While reading Louisa Hall’s Speak, I was reminded of an essay on the connection between golems & computers that I’d intended to write. Hall acknowledges George Dyson’s Turing’s Cathedral as providing inspiration for her project, and I’d also hoped to draw material from Dyson’s book for my essay.
I’d been convinced by William Poundstone’s review of Turing’s Cathedral that there would be a lot about words in it: “For the first time, numbers could mean numbers or instructions. Data could be a noun or a verb.”
Unfortunately, Turing’s Cathedral did not match my expectations. Not that it wasn’t good. I simply had in mind a very specific thing that I wanted the book to say: something about words summoning forth the universe, maybe paralleling Max Tegmark’s idea (described in Our Mathematical Universe) that the underlying descriptive mathematics create the world. His idea was, in effect, “we exist because numbers can describe us.”
Of course, Tegmark is a physicist, a math brain, so it makes sense that he’d propose that numbers would create reality. Hall, the author of Speak, has a Ph.D. in English, and so, in her book, words do it.

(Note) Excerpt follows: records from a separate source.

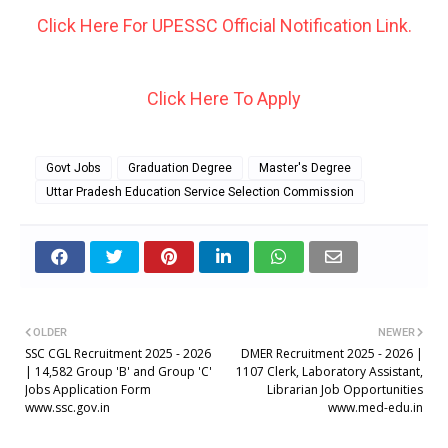
Click Here For UPESSC Official Notification Link.
Click Here To Apply
Govt Jobs
Graduation Degree
Master's Degree
Uttar Pradesh Education Service Selection Commission
OLDER
NEWER
SSC CGL Recruitment 2025 - 2026
DMER Recruitment 2025 - 2026 |
| 14,582 Group 'B' and Group 'C'
1107 Clerk, Laboratory Assistant,
Jobs Application Form
Librarian Job Opportunities
www.ssc.gov.in
www.med-edu.in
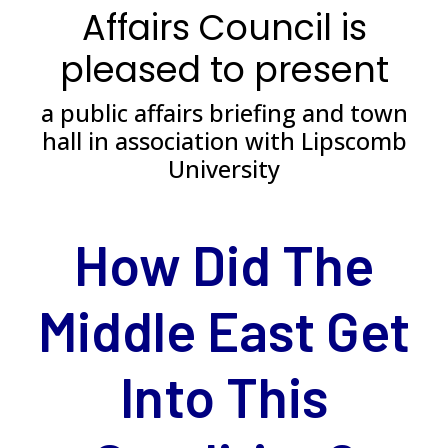
Affairs Council is
pleased to present
a public affairs briefing and town
hall in association with Lipscomb
University
*
How Did The
Middle East Get
Into This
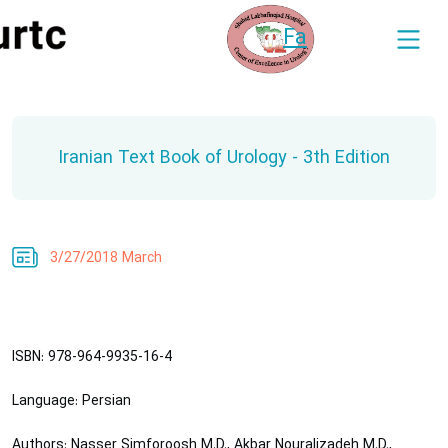
Fa
Iranian Text Book of Urology - 3th Edition
3/27/2018 March
ISBN
: 978-964-9935-16-4
Language
: Persian
Authors
: Nasser Simforoosh M.D., Akbar Nouralizadeh M.D.,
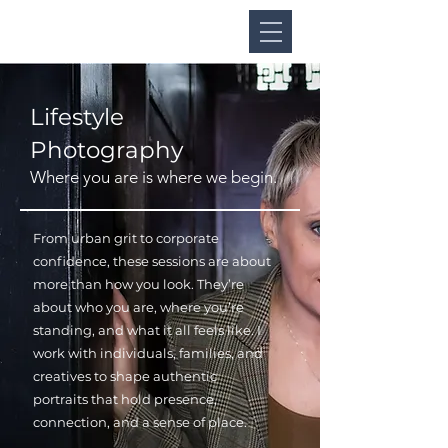
Lifestyle
Photography
Where you are is where we begin.
From urban grit to corporate
confidence, these sessions are about
more than how you look. They’re
about who you are, where you’re
standing, and what it all feels like. I
work with individuals, families, and
creatives to shape authentic
portraits that hold presence,
connection, and a sense of place.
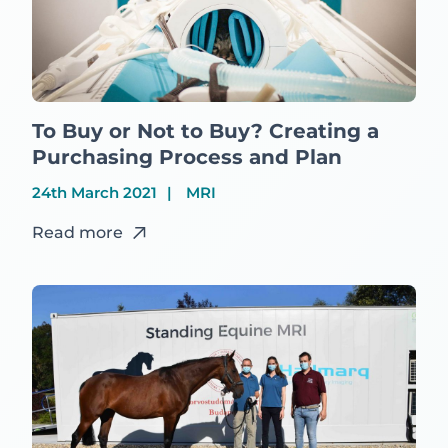
To Buy or Not to Buy? Creating a
Purchasing Process and Plan
24th March 2021
MRI
Read more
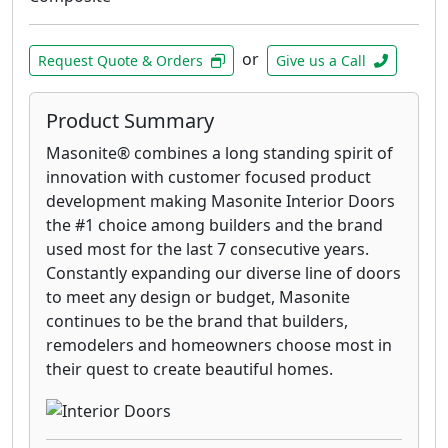
or
Request Quote & Orders
Give us a Call
Product Summary
Masonite® combines a long standing spirit of
innovation with customer focused product
development making Masonite Interior Doors
the #1 choice among builders and the brand
used most for the last 7 consecutive years.
Constantly expanding our diverse line of doors
to meet any design or budget, Masonite
continues to be the brand that builders,
remodelers and homeowners choose most in
their quest to create beautiful homes.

Indeed, within the context of novels, words do create reality. Her characters exist because her descriptive language make them so. For some twelve thousand years at least, Homo sapiens have been spinning myths with language. Creating worlds, and in the meantime reshaping our own.
I wanted to write about that generative power. Several years ago I filled three pages of my notebook (my handwriting is very small, so this took me several days) with notes for an elaborate analogy between Turing machines and golems, linguistically-created life forms both. And I wanted so badly to cram it into my novel, but there was simply no way for it to fit it in without risking the adjective “sprawling,” which I don’t see as a positive characteristic in literature.
In brief, Turing machines are lent life because their data also serves as words. Although the commands are written in a partial script (a numerical versus verbal language), each command can also be treated as a thing to be manipulated. Golems are also given life by the power of a word. Plus, the traditional golem myth prominently features the compelling power of the word death, which nicely mirrors the Ramayana — can you tell how badly I wanted all of this to fit in my book? Math and words and robots and the Ramayana!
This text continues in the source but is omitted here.